• REQUIREMENT: Pick the lines holding the string "Privacy" out of the records and copy them.

Records from a data source:
┌──

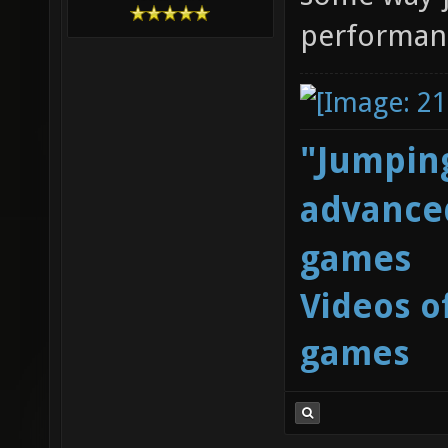
performan
"Jumping
advanced
games
Videos o
games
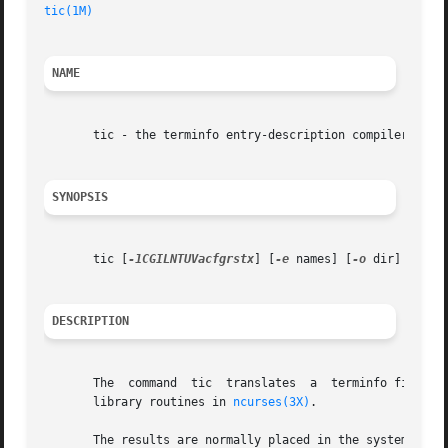
tic(1M)
NAME
       tic - the terminfo entry-description compiler

SYNOPSIS
       tic [
-1CGILNTUVacfgrstx
] [
-e
 names] [
-o
 dir] [
-R
 s
DESCRIPTION
       The  command  tic  translates  a  terminfo file fro
       library routines in 
ncurses(3X)
.

       The results are normally placed in the system termi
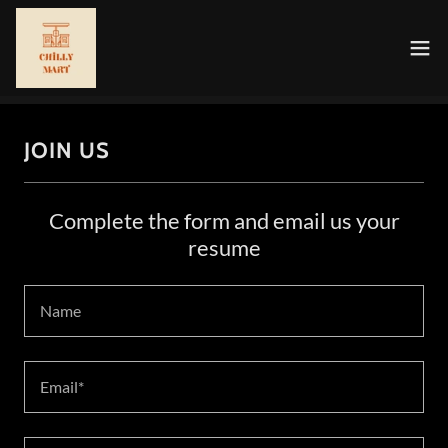
JOIN US
Complete the form and email us your
resume
Name
Email*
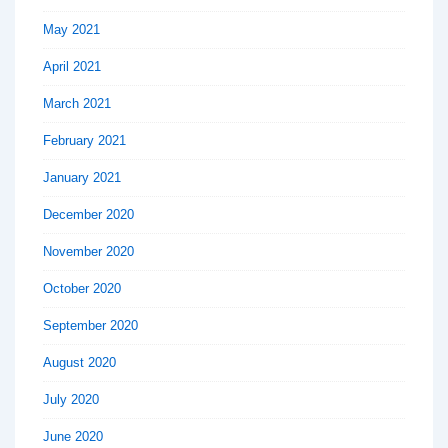
May 2021
April 2021
March 2021
February 2021
January 2021
December 2020
November 2020
October 2020
September 2020
August 2020
July 2020
June 2020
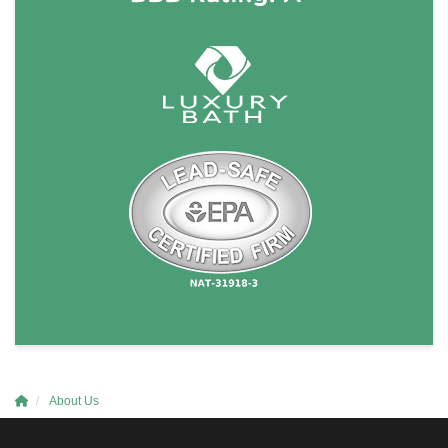
About Us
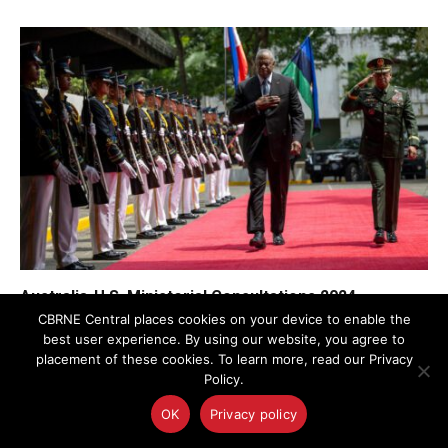
Australia-U.S. Ministerial Consultations 2024
Emphasize WMD Nonproliferation
CBRNE Central places cookies on your device to enable the
best user experience. By using our website, you agree to
placement of these cookies. To learn more, read our Privacy
Policy.
OK
Privacy policy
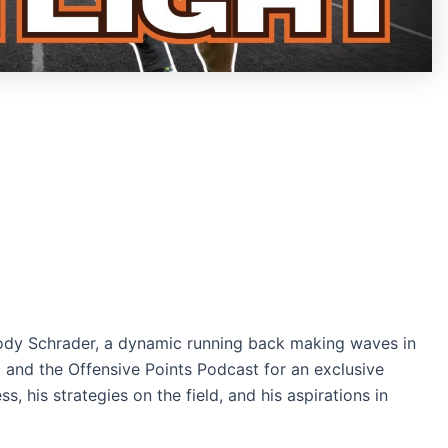
 Cody Schrader, a dynamic running back making waves in
+ and the Offensive Points Podcast for an exclusive
s, his strategies on the field, and his aspirations in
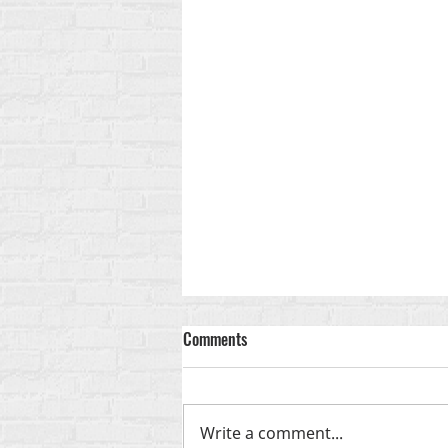
Comments
God-Shaped
Write a comment...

└──

• EXERCISE RESULT:
placement of these cookies. To learn more, read our Privacy
Privacy policy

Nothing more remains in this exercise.